What is commonplace yet so strange about America, a bastion of freedom and democracy – and teacher of such to the world – is its people’s penchant to not be democratic.
While they enjoy freedom of the individual, they tend to eschew freedom of various groups, classes and ethnicities.
Democracy is a major American export, especially the assurance of “one man, one vote” and “free elections.” Yet the historic American civil rights movement glaringly showed the world our contradiction in terms.
And during eight years of “compassionate conservatism” served up by the Bush administration, the U. S. has been attacked, is still engaged in two wars, is loathed more than ever, and has created a worldwide economic meltdown.
Along came Barack Obama and his “audacity of hope,” and a rejuvenated American electorate catapulted him to the White House as the first African-American president.
Black voter registration soared, and in most places Obama got about 90 percent of the black vote. Lest we forget, the presidential election of 2008 is a stark reminder of how precious the very idea of true democracy is for us and for the world.
I’m sure you’ve noticed that President Obama gets out of the White House quite often and visits various parts of the country to rally people around his agenda.
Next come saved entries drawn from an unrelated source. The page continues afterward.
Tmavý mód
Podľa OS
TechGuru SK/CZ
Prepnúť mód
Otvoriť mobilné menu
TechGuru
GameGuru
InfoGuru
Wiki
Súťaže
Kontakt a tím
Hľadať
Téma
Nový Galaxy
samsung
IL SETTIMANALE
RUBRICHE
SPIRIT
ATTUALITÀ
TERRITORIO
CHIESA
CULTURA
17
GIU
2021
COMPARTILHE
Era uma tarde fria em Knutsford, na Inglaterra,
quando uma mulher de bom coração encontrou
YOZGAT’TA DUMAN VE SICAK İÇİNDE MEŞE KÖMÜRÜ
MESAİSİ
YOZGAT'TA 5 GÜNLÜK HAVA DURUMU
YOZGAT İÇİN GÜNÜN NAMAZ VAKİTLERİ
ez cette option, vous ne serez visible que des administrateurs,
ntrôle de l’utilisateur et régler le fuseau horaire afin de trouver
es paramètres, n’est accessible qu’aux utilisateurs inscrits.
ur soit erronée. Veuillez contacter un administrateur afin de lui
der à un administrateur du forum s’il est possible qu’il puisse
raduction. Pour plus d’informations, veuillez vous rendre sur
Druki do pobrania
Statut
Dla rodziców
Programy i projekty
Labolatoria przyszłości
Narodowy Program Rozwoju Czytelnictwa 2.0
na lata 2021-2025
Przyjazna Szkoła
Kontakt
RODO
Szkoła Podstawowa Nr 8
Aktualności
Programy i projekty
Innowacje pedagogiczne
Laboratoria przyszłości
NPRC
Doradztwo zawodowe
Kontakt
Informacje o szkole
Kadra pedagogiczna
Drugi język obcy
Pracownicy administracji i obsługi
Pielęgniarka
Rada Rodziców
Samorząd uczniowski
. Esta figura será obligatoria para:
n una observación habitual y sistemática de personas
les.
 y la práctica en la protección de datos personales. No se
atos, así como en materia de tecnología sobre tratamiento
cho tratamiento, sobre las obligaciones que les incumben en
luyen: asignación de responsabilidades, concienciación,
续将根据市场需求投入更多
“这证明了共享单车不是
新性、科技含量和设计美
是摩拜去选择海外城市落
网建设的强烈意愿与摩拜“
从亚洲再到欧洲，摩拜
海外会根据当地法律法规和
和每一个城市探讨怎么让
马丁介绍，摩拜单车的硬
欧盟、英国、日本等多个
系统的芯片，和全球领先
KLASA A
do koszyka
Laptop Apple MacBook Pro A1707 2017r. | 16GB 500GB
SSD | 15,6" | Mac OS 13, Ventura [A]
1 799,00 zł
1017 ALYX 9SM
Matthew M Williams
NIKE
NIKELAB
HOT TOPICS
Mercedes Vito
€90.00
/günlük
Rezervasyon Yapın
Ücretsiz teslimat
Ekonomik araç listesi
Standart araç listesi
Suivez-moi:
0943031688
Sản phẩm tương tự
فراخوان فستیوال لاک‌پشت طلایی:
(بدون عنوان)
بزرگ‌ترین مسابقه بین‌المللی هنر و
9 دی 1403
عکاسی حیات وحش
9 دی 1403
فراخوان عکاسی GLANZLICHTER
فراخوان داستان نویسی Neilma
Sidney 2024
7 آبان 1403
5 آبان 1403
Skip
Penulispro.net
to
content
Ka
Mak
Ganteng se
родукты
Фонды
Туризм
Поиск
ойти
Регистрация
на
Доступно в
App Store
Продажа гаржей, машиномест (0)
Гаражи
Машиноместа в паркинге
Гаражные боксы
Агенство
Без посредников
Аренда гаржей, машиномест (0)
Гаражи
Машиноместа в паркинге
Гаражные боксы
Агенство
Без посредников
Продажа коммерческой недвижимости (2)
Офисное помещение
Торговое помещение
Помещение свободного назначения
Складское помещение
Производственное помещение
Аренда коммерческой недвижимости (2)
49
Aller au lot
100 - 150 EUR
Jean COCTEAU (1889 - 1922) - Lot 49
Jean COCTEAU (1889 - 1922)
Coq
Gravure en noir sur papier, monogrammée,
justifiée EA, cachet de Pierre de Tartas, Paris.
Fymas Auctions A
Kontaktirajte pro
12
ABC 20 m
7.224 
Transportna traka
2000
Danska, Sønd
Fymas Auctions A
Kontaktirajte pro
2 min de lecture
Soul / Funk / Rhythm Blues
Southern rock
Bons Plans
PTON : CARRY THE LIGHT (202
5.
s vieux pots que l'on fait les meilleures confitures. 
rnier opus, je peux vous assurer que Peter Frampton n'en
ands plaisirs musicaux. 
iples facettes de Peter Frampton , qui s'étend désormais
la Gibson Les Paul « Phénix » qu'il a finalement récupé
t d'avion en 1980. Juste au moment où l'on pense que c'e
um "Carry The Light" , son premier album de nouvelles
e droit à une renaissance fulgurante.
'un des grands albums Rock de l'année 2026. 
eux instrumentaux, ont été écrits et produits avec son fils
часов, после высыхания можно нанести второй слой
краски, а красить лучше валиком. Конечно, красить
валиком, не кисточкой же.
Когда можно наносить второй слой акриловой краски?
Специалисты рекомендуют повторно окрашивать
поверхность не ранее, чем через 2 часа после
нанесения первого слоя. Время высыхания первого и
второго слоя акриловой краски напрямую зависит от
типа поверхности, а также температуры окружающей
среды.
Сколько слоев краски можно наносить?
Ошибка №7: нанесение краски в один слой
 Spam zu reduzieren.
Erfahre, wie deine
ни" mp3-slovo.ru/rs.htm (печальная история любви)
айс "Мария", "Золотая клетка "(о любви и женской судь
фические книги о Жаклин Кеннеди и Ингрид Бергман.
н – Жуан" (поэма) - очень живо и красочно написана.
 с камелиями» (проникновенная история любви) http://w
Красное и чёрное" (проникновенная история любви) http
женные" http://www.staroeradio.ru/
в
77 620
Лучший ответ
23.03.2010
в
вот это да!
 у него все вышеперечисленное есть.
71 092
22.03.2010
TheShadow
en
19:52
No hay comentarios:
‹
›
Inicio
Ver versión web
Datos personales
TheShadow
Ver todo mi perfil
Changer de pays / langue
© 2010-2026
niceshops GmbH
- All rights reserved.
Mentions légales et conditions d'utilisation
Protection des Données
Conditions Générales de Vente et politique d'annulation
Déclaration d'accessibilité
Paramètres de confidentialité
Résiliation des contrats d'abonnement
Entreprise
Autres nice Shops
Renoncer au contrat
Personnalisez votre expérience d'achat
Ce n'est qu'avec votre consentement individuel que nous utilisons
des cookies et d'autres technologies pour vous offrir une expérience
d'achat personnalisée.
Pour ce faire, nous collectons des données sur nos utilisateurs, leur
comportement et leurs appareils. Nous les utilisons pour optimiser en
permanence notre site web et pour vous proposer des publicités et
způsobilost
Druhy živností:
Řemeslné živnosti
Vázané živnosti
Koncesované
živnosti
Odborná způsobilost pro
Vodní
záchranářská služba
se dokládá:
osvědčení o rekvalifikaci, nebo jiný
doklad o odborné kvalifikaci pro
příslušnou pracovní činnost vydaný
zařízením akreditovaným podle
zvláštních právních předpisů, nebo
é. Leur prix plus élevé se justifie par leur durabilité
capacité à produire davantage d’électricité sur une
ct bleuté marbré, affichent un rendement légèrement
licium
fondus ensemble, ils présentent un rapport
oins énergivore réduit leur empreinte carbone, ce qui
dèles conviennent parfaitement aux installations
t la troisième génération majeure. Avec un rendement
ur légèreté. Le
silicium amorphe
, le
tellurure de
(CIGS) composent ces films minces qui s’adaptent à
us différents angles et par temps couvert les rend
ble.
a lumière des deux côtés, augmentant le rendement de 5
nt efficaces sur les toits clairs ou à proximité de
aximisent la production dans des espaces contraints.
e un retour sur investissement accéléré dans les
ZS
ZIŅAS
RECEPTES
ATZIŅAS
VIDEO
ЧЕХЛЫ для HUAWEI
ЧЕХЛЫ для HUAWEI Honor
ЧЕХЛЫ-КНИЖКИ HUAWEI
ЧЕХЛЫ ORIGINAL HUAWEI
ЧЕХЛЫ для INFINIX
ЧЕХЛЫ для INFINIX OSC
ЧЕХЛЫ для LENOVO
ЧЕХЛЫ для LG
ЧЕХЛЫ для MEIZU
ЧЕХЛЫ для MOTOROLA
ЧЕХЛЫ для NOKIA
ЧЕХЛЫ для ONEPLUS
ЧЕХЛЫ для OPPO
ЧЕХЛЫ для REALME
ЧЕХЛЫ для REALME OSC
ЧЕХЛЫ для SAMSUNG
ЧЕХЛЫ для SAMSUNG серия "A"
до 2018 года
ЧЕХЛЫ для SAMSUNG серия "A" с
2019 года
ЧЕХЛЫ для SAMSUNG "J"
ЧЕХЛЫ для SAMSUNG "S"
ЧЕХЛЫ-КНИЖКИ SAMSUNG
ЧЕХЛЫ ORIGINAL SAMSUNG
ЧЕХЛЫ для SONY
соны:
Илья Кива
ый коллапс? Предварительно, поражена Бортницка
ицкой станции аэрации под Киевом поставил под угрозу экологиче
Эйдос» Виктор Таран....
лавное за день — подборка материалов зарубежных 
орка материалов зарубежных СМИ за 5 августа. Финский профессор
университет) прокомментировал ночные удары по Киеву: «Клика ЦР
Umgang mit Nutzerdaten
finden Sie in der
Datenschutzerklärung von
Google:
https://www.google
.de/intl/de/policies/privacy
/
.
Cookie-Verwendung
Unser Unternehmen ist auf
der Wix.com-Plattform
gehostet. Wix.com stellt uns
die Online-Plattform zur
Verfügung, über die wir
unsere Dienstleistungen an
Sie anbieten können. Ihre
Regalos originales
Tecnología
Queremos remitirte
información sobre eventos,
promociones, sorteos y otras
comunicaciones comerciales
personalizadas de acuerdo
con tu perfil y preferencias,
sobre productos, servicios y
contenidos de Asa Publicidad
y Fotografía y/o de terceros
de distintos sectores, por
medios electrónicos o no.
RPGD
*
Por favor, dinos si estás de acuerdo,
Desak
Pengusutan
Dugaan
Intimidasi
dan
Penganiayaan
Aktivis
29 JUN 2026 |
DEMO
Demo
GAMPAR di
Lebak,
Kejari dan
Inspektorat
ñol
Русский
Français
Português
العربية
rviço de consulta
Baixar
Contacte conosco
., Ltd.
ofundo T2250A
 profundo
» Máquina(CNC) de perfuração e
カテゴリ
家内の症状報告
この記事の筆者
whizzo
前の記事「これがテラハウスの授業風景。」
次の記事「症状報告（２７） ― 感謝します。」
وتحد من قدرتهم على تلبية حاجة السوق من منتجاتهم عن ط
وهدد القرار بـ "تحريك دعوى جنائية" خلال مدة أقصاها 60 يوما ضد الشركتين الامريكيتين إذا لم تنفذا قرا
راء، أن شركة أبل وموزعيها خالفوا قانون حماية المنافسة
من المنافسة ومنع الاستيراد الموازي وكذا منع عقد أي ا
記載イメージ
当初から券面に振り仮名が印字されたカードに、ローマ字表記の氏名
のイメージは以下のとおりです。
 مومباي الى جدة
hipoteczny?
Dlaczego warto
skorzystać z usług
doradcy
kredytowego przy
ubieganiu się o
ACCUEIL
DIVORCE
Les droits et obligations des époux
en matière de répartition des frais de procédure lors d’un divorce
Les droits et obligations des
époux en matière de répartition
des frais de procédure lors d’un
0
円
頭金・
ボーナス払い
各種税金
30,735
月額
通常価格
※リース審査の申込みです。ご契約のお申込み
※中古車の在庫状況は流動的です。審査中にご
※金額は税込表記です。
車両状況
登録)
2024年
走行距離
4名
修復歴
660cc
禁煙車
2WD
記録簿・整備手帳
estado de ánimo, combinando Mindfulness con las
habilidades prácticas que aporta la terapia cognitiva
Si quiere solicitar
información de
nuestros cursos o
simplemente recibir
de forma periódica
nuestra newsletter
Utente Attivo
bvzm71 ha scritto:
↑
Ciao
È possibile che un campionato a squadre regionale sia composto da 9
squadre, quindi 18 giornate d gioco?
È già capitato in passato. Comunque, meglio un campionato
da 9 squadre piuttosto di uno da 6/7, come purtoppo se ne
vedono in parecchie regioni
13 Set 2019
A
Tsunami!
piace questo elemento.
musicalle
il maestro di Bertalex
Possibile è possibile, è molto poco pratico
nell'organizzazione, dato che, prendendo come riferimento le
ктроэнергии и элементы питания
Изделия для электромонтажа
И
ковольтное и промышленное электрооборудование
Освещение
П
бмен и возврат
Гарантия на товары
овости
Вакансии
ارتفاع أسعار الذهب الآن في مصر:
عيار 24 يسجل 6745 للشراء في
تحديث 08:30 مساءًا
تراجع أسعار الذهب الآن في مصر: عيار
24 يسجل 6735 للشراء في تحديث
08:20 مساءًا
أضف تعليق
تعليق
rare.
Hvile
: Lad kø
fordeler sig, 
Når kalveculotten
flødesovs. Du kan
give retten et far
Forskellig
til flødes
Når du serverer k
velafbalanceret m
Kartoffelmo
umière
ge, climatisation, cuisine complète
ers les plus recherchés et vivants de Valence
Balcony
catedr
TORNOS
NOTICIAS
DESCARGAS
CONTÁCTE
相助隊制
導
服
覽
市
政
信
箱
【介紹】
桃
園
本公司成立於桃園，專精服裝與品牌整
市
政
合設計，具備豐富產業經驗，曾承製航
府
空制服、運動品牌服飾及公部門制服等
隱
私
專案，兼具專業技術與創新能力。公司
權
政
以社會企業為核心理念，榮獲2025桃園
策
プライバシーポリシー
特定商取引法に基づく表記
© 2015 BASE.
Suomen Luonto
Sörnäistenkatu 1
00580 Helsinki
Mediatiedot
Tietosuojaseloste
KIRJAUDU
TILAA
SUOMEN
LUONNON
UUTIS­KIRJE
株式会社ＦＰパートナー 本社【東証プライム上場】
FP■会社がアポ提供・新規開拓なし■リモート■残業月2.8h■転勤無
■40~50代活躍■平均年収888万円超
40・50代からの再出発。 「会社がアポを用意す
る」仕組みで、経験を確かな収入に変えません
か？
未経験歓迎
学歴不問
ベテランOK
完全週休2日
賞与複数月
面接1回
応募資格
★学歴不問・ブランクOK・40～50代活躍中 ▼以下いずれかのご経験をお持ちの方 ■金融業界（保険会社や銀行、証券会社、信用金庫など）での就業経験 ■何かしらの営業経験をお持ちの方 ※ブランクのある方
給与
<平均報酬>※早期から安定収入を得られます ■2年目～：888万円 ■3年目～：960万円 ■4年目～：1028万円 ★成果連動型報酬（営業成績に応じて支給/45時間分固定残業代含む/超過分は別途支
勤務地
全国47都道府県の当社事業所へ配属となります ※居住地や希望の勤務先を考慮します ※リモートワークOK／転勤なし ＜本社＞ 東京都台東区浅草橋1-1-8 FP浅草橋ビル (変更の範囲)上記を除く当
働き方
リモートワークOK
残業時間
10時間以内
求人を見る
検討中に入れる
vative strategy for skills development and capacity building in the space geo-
Obama understands that all politics is local, and he has consistently preached that we must organize from the bottom up, not the top down.
Anything and everything that emanates from the White House and Congress has to be implemented at the state, county, municipal, district and/or neighborhood levels – and in that order!
So when edicts, funds and proposed legislation come down from Washington and the people are not organized from the bottom up, accountability becomes the slippery slope to oligarchy, which is rule by a powerful few, including lobbyists, financiers, developers, politicians and criminals.
To our detriment, we Americans have developed a waning interest in local elections, which is confirmed by very low voter turnout. This apathy stems from at least two sources: There is very little camouflage to hide the incessant trickery and lies of many local officials; and bureaucratic red tape is too cumbersome and time consuming for those who would navigate the system.
For most black voters in Fort Lauderdale’s District 3 elections, there tends to always be a third and perhaps most important issue: The electorate knows of and does not think much of the candidates running. Some researchers may construe this consistent non-vote as mere apathy, but could the real statement of the non-vote mean a refusal to choose a lesser of evils?
In the Feb.10 election, only 1,820 people voted in District 3, out of 27,135 registered voters. For the March 10 runoff, with 18 of 21 precincts reporting at press time, 1,892 votes had been counted. Bobby Dubose, an insurance adjuster, won the District 3 city commission seat with 1,226 votes.
The last election in which former City Commissioner Carlton Moore ran and won was in 2003, and only 2,234 people bothered to vote. (In 2006, term-limited Moore was re-elected without opposition.)
Also, according to Broward County Supervisor of Elections statistics, since the March 1994 election in which only 953 people voted out of 12,314 registered voters (Moore won), there has been a consistent pattern.
Obviously, Fort Lauderdale’s District 3, with its majority black voters, has never been organized. And you can place a safe wager that there are many such majority black local districts across the length and breadth of America. Power or the lack thereof is always measured, and unfortunately for the residents of areas like District 3, they are rendered politically inert – powerless.
District 3 has got to get on the court, on the field of play. Remember Frederick Douglass’ admonition: “Power concedes nothing without a demand. It never has and it never will.”
Is there anybody out there who understands and is willing and able to spend the better part of the next three years going door to door, block by block, to homeowners and other civic meetings, churches, schools, “under the trees,” and to all the businesses, and with the right messages? And can that person also listen, and learn, and above all else be truthful?
Where are you? Step forward, for your time has come!